Art Nouveau (Modern Style) : Il nait d’un besoin de neuf qui s’empare de la bourgeoisie d’Europe de la fin du XIXème jusqu’à la première guerre mondiale (Belle Epoque), qui ne désire plus imiter l'art de la cour ou la noblesse et les styles du passé, mais vivre confortablement dans un cadre harmonieux, voire, pour les plus esthètes, artistique.  « Par une sorte de fièvre ailée, des hommes en tous lieux se levaient pour combattre les vieilleries ».  Cette citation de Robert Musil dans son roman l’Homme sans qualités résume bien la volonté collective de promouvoir un langage lié au présent, en rupture avec la tradition qui se limitait alors à la reprise des grands styles historiques réduits le plus souvent au rang de curiosité pittoresque ou de nouveauté commerciale. L’Art Nouveau aspire à être en osmose avec les contenus de la société industrielle moderne qui a fait les fortunes de cette bourgeoisie : « Fini le temps des galères, de la marine à voile et des voitures hippomobiles, nous vivons à l’heure des trains, des trams, et des bateaux à vapeur. Finies les lampes à huile et les chandelles, il y a désormais le gaz et l’électricité », écrivait en 1902 Sylvius Paoletti dans L’arte moderna. La maison de Des Esseintes, imaginée par Joris-Karl Huysmans dans son roman À rebours (1884) devient un modèle : l'acte d'habiter peut se transformer en expérience artistique quotidienne.

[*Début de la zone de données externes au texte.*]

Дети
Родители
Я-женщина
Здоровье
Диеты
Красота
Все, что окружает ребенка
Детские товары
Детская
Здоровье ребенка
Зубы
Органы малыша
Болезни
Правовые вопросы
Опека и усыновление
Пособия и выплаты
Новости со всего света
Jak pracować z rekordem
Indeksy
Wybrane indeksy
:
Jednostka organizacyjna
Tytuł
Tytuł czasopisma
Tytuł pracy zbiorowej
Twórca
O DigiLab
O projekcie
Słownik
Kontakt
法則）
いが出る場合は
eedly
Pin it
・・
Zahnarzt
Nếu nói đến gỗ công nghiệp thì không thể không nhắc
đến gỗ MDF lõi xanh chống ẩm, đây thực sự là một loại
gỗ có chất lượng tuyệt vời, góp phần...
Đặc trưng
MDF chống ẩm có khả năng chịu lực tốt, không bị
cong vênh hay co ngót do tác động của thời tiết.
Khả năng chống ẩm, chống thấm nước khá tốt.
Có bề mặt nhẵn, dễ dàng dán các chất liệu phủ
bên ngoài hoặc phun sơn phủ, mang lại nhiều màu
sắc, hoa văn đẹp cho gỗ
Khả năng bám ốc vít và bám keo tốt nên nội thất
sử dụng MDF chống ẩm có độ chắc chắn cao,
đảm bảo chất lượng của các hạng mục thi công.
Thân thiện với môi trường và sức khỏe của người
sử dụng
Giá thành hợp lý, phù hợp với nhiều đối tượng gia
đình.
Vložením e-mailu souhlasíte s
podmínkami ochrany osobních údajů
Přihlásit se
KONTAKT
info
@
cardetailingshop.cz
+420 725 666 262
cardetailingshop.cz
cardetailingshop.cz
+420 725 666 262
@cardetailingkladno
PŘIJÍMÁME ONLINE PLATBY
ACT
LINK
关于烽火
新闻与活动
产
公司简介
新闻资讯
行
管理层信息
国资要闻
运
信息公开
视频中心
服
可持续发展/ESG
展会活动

Aussi, l’Art Nouveau prit son essor dans des domaines très variés : architecture, où il se caractérise par la profusion de nouveau matériau (céramique et fer forgé notamment), en peinture (où il s’inspire du symbolisme de Gustave Moreau et de Puvis Deschavannes), en sculpture (Victor Prouvé), en musique (Debussy et Eric Satie). C’est le mobilier d’intérieur, avec grâce à Michael Thonet (1796-1871) la découverte d’un procédé de pliage du bois qui va populariser et démocratiser l’art nouveau : La chaise n° 14 du catalogue se vend à 45 millions d’exemplaires entre 1859 et 1899 et devient l’emblème de la chaise de café, comme le rocking-chair en bois courbé celui d’une décontraction au goût du jour. Hector Guimard (1867-1942), Emile Gallé (1846-1904) Louis Majorelle (1859-1929) sont des ébénistes marqueteurs créateurs de meubles les plus caractéristiques. La villa Majorelle, construite à Nancy en 1901 1902 par l'architecte parisien Henri Sauvage est un modèle du genre. De fait, on assimile souvent l’Art Nouveau à l’emploi systématique de cette ligne courbe : songez aux arabesques du métro parisien réalisé par Hector Guimard,  aux affiches de Mucha ou d'Eugène Grasset, le créateur de la Semeuse pour Larousse. Chez les créateurs les plus talentueux, cette ligne courbe exprime la vitalité, la puissance germinative de la plante, de la branche et de la racine comme le dit Emile Gallé dans son ouvrage Le Mobilier contemporain orné d'après la nature, paru en 1900, pour qui la nature « prête à l'artiste bien d'autres choses que les lombrics et ténias, les pseudo-varechs et les vermicelles affolés dont on a pensé faire avec beaucoup de talent, à l'occasion de 1900, un berceau où abriter le XXème siècle »

 

En typographie, c'est George Auriol (1863-1938) qui crée les caractères spécifiques à l'Art Nouveau dont s’inspira Hector Guimard pour le lettrage de ses stations de métro : Auriol Champlevé (1904), Française légère (1902), Clair de Lune (1904-1911) et Robur (1904-1911), tous de la famille des manuaires, pour la fonderie de Georges Peignot (1872-1915). « La difficulté de marier le caractère à un dessin irrégulier et le goût parfois mauvais des imprimeurs, a déclaré Auriol dans L’Imprimerie et les procédés de gravure au XXe siècle (1906),m’ont conduit à dessiner des lettres qui, après diverses transformations sont devenues typographiques.»

L’art nouveau touche aussi la philatélie, la céramique, les bijoux, les vitraux, qui retrouvent toute leur place dans l'architecture avec le verre Tiffany qui capture la lumière : synonyme d’opulence et de profusion, enfant aussi de l’Europe colonisatrice, il sera rejeté après guerre par les dadaïstes, les surréalistes et les membres du Bauhaus qui façonneront une autre esthétique.